___ Entries shown
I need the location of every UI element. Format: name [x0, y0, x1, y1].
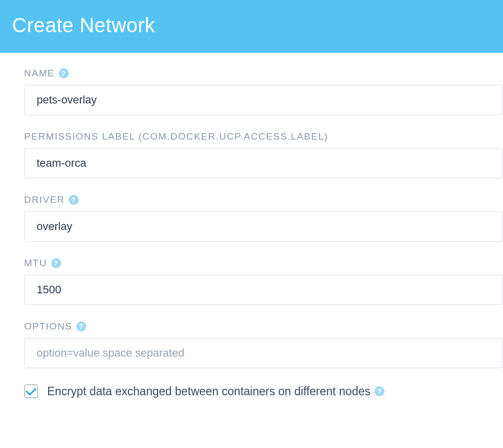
options-label: OPTIONS ? — [24, 321, 503, 332]
permissions-label: PERMISSIONS LABEL (COM.DOCKER.UCP.ACCESS… — [24, 131, 503, 142]
dialog-title: Create Network — [12, 14, 491, 37]
options-input[interactable] — [24, 338, 503, 368]
options-label-text: OPTIONS — [24, 321, 72, 332]
field-group-name: NAME ? — [24, 68, 503, 115]
field-group-options: OPTIONS ? — [24, 321, 503, 368]
encrypt-label-text: Encrypt data exchanged between container… — [47, 385, 370, 398]
help-icon[interactable]: ? — [69, 195, 79, 205]
permissions-input[interactable] — [24, 148, 503, 178]
help-icon[interactable]: ? — [51, 258, 61, 268]
mtu-input[interactable] — [24, 275, 503, 305]
help-icon[interactable]: ? — [59, 68, 69, 78]
mtu-label: MTU ? — [24, 258, 503, 269]
name-input[interactable] — [24, 85, 503, 115]
field-group-mtu: MTU ? — [24, 258, 503, 305]
driver-label-text: DRIVER — [24, 194, 65, 205]
name-label: NAME ? — [24, 68, 503, 79]
help-icon[interactable]: ? — [76, 321, 86, 331]
mtu-label-text: MTU — [24, 258, 47, 269]
encrypt-label: Encrypt data exchanged between container… — [47, 385, 385, 398]
help-icon[interactable]: ? — [374, 386, 385, 396]
field-group-permissions: PERMISSIONS LABEL (COM.DOCKER.UCP.ACCESS… — [24, 131, 503, 178]
driver-input[interactable] — [24, 211, 503, 242]
encrypt-checkbox[interactable] — [24, 384, 38, 398]
permissions-label-text: PERMISSIONS LABEL (COM.DOCKER.UCP.ACCESS… — [24, 131, 328, 142]
driver-label: DRIVER ? — [24, 194, 503, 205]
form-body: NAME ? PERMISSIONS LABEL (COM.DOCKER.UCP… — [0, 53, 503, 398]
encrypt-row: Encrypt data exchanged between container… — [24, 384, 503, 398]
dialog-header: Create Network — [0, 0, 503, 53]
name-label-text: NAME — [24, 68, 55, 79]
field-group-driver: DRIVER ? — [24, 194, 503, 242]
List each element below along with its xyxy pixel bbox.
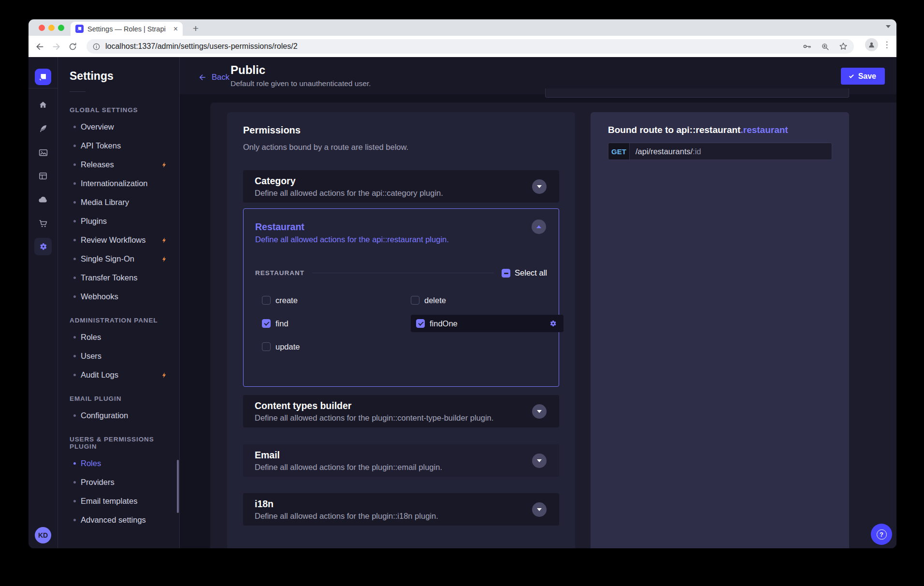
traffic-close-button[interactable]	[39, 25, 45, 31]
sidebar-item-transfer-tokens[interactable]: Transfer Tokens	[58, 268, 179, 287]
permissions-panel: Permissions Only actions bound by a rout…	[227, 112, 575, 548]
action-delete[interactable]: delete	[411, 296, 446, 305]
bound-route-title: Bound route to api::restaurant.restauran…	[608, 125, 832, 135]
select-all-control[interactable]: Select all	[502, 268, 547, 278]
home-icon[interactable]	[34, 96, 52, 114]
settings-gear-icon[interactable]	[34, 238, 52, 255]
strapi-favicon	[75, 25, 84, 33]
chevron-down-icon[interactable]	[532, 179, 547, 194]
page-subtitle: Default role given to unauthenticated us…	[231, 79, 371, 88]
sidebar-item-email-templates[interactable]: Email templates	[58, 492, 179, 511]
bullet-icon	[73, 414, 76, 417]
forward-icon[interactable]	[48, 38, 64, 55]
back-link[interactable]: Back	[198, 73, 230, 82]
role-form-input-bottom	[545, 88, 849, 98]
action-find[interactable]: find	[262, 319, 289, 328]
settings-sidebar: Settings GLOBAL SETTINGS Overview API To…	[58, 57, 180, 548]
sidebar-item-advanced-settings[interactable]: Advanced settings	[58, 511, 179, 529]
url-text: localhost:1337/admin/settings/users-perm…	[105, 42, 298, 51]
sidebar-item-admin-roles[interactable]: Roles	[58, 328, 179, 347]
site-info-icon[interactable]	[92, 43, 101, 51]
bullet-icon	[73, 500, 76, 502]
new-tab-button[interactable]: +	[189, 22, 202, 35]
sidebar-item-media-library[interactable]: Media Library	[58, 193, 179, 212]
bullet-icon	[73, 220, 76, 222]
save-button[interactable]: Save	[841, 68, 885, 85]
sidebar-item-api-tokens[interactable]: API Tokens	[58, 136, 179, 155]
url-bar[interactable]: localhost:1337/admin/settings/users-perm…	[87, 39, 854, 54]
content-manager-feather-icon[interactable]	[34, 120, 52, 137]
bullet-icon	[73, 145, 76, 147]
actions-grid: create delete find findOne	[244, 289, 559, 358]
marketplace-cart-icon[interactable]	[34, 215, 52, 232]
create-checkbox[interactable]	[262, 296, 271, 305]
deploy-cloud-icon[interactable]	[34, 191, 52, 208]
sidebar-title: Settings	[70, 70, 179, 83]
lightning-badge-icon	[161, 256, 168, 263]
question-mark-icon: ?	[877, 529, 887, 540]
chevron-down-icon[interactable]	[532, 502, 547, 517]
sidebar-title-divider	[70, 91, 86, 92]
sidebar-item-review-workflows[interactable]: Review Workflows	[58, 231, 179, 249]
bullet-icon	[73, 336, 76, 338]
bookmark-star-icon[interactable]	[838, 42, 848, 51]
traffic-minimize-button[interactable]	[48, 25, 55, 31]
page-title: Public	[231, 63, 371, 77]
sidebar-item-webhooks[interactable]: Webhooks	[58, 287, 179, 306]
chevron-up-icon[interactable]	[532, 220, 546, 234]
accordion-email[interactable]: Email Define all allowed actions for the…	[243, 444, 559, 477]
section-users-permissions-plugin: USERS & PERMISSIONS PLUGIN	[70, 436, 179, 450]
accordion-category[interactable]: Category Define all allowed actions for …	[243, 170, 559, 203]
sidebar-item-providers[interactable]: Providers	[58, 473, 179, 492]
sidebar-item-audit-logs[interactable]: Audit Logs	[58, 366, 179, 384]
chevron-down-icon[interactable]	[532, 404, 547, 419]
action-findone-selected-row[interactable]: findOne	[411, 315, 563, 332]
sidebar-item-configuration[interactable]: Configuration	[58, 406, 179, 425]
section-administration-panel: ADMINISTRATION PANEL	[70, 317, 179, 324]
find-checkbox[interactable]	[262, 319, 271, 328]
sidebar-item-releases[interactable]: Releases	[58, 155, 179, 174]
tab-search-chevron-icon[interactable]	[886, 25, 891, 28]
action-create[interactable]: create	[262, 296, 298, 305]
chrome-profile-avatar[interactable]	[865, 38, 878, 51]
zoom-in-icon[interactable]	[821, 42, 830, 51]
password-key-icon[interactable]	[802, 42, 812, 51]
bullet-icon	[73, 519, 76, 521]
settings-cog-icon[interactable]	[549, 319, 557, 328]
scroll-area: Permissions Only actions bound by a rout…	[180, 94, 896, 548]
sidebar-item-overview[interactable]: Overview	[58, 117, 179, 136]
tab-title: Settings — Roles | Strapi	[87, 25, 170, 33]
sidebar-item-internationalization[interactable]: Internationalization	[58, 174, 179, 193]
traffic-zoom-button[interactable]	[58, 25, 64, 31]
sidebar-item-up-roles[interactable]: Roles	[58, 454, 179, 473]
findone-checkbox[interactable]	[416, 319, 425, 328]
select-all-checkbox[interactable]	[502, 269, 510, 278]
sidebar-item-admin-users[interactable]: Users	[58, 347, 179, 366]
sidebar-scrollbar[interactable]	[177, 460, 179, 513]
action-update[interactable]: update	[262, 342, 300, 352]
bound-route-panel: Bound route to api::restaurant.restauran…	[591, 112, 849, 548]
lightning-badge-icon	[161, 372, 168, 379]
accordion-restaurant-header[interactable]: Restaurant Define all allowed actions fo…	[244, 209, 559, 244]
sidebar-item-single-sign-on[interactable]: Single Sign-On	[58, 249, 179, 268]
chevron-down-icon[interactable]	[532, 454, 547, 468]
user-avatar[interactable]: KD	[35, 527, 51, 543]
update-checkbox[interactable]	[262, 342, 271, 351]
delete-checkbox[interactable]	[411, 296, 419, 305]
help-button[interactable]: ?	[871, 524, 892, 545]
strapi-logo[interactable]	[35, 69, 51, 85]
content-type-builder-icon[interactable]	[34, 167, 52, 185]
back-icon[interactable]	[31, 38, 48, 55]
lightning-badge-icon	[161, 237, 168, 244]
lightning-badge-icon	[161, 161, 168, 168]
tab-close-icon[interactable]: ×	[173, 25, 178, 33]
media-library-icon[interactable]	[34, 144, 52, 161]
permissions-title: Permissions	[243, 125, 559, 136]
browser-tab[interactable]: Settings — Roles | Strapi ×	[71, 22, 183, 36]
reload-icon[interactable]	[64, 38, 81, 55]
bullet-icon	[73, 374, 76, 376]
accordion-content-types-builder[interactable]: Content types builder Define all allowed…	[243, 395, 559, 427]
accordion-i18n[interactable]: i18n Define all allowed actions for the …	[243, 493, 559, 526]
sidebar-item-plugins[interactable]: Plugins	[58, 212, 179, 231]
chrome-menu-icon[interactable]: ⋮	[881, 40, 893, 50]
______
**Exercise objective**.
Only the lines containing the string "data" are needed; pull them out of the records.

**Result for this exercise**.
encrypt-label-text: Encrypt data exchanged between container… — [47, 385, 370, 398]
encrypt-label: Encrypt data exchanged between container… — [47, 385, 385, 398]
encrypt-row: Encrypt data exchanged between container… — [24, 384, 503, 398]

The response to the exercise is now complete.